Die Morphologie ist die Lehre von der Entwicklung und Herkunft der Formen und Gestalten bei Organismen. Die Anatomie  ist die Lehre vom Bau der Körperteile.

 

 

Mit solchen Untersuchungen versucht man, ein Fossil von einem unbekannten Lebewesen einzuordnen. Dazu benutzt man Modellreihen heute noch lebender Lebewesen oder Ahnenreihen, die aus früheren Fossilienfunden erstellt wurden. Mit diesen Modell- oder Ahnenreihen vergleicht man dann das bisher unbekannte Lebewesen.

 

 

Ein besonderer Schwerpunkt liegt dabei auf der Untersuchung des Schädels und Kiefers zur Einordnung der Fossilien in Stammbäume, Entwicklungsrichtungen und Tiergruppen. Ziel ist immer, eine möglichst realistische Rekonstruktion zu erstellen.

 

 

Solche Rekonstruktionen bleiben immer etwas zweifelhaft, denn Fossilien sind lediglich Hinweise. Sie sind niemals ein Beweis für die stammesgeschichtliche Entwicklung.

 

 

Dazu kommt, dass die Fossilie zumeist lückenhaft ist, weil zum Beispiel die Weichteile fehlen. Doch ohne Fossilien und deren Deutung wäre eine Erforschung der Evolution undenkbar.

 

 

Da der Archäopteryx ungefähr zu gleichen Teilen Vogel- und Reptilienmerkmale aufwies, wurden Modell- und Ahnenreihen von Vögeln und Reptilien im Vergleich herangezogen.

 

 

Aus dem Wissen des Aufbaus heute lebender Tiere konnte auf das nachgebaute Skelett Weichteile, also Muskeln, Organe und anderes Gewebe, aufmodelliert werden.
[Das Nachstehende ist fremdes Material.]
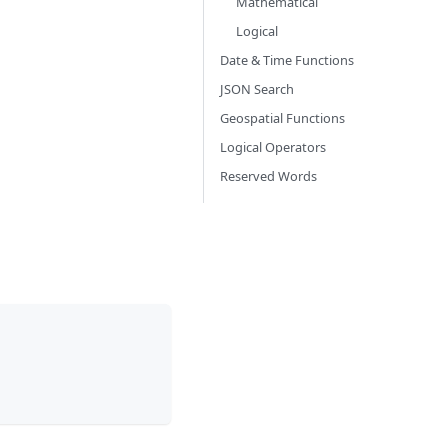
Mathematical
Logical
Date & Time Functions
JSON Search
Geospatial Functions
Logical Operators
Reserved Words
Darüber wurde dann eine künstliche Haut gespannt.

 

 

Die gut erhaltenen Federabdrücke erlaubten die Vermutung, wie sie beim lebenden Archäopteryx vermutlich angeordnet waren.

 

 

Kopfzerbrechen bereitete allerdings den Forschern die Kopfhaltung des Fossils. Zuerst konnte man sie sich überhaupt nicht erklären. Denn es erschien als unwahrscheinlich, dass der Vogel ununterbrochen den Hals auf dem Rücken trug und unablässig nach oben geguckt haben soll.

 

 

Die Erklärung für die Halskrümmung erbrachte schließlich der Berliner Ornithologe Heinroth durch Experimente. Ein Ornithologe ist ein Vogelkundler.

 

 

Er ließ Vögel, die dem Archäopteryx ähnelten, in der gleichen Lage verwesen. Das Ergebnis bei einem Kuckucksvogel ergab, dass das Muskelfleisch schneller verweste als Bänder und Sehnen. Dadurch zogen diese Bänder und Sehnen den Kopf des verendeten Tieres in die Rückenlage. So konnte schließlich auch Hals- und Kopfhaltung rekonstruiert werden.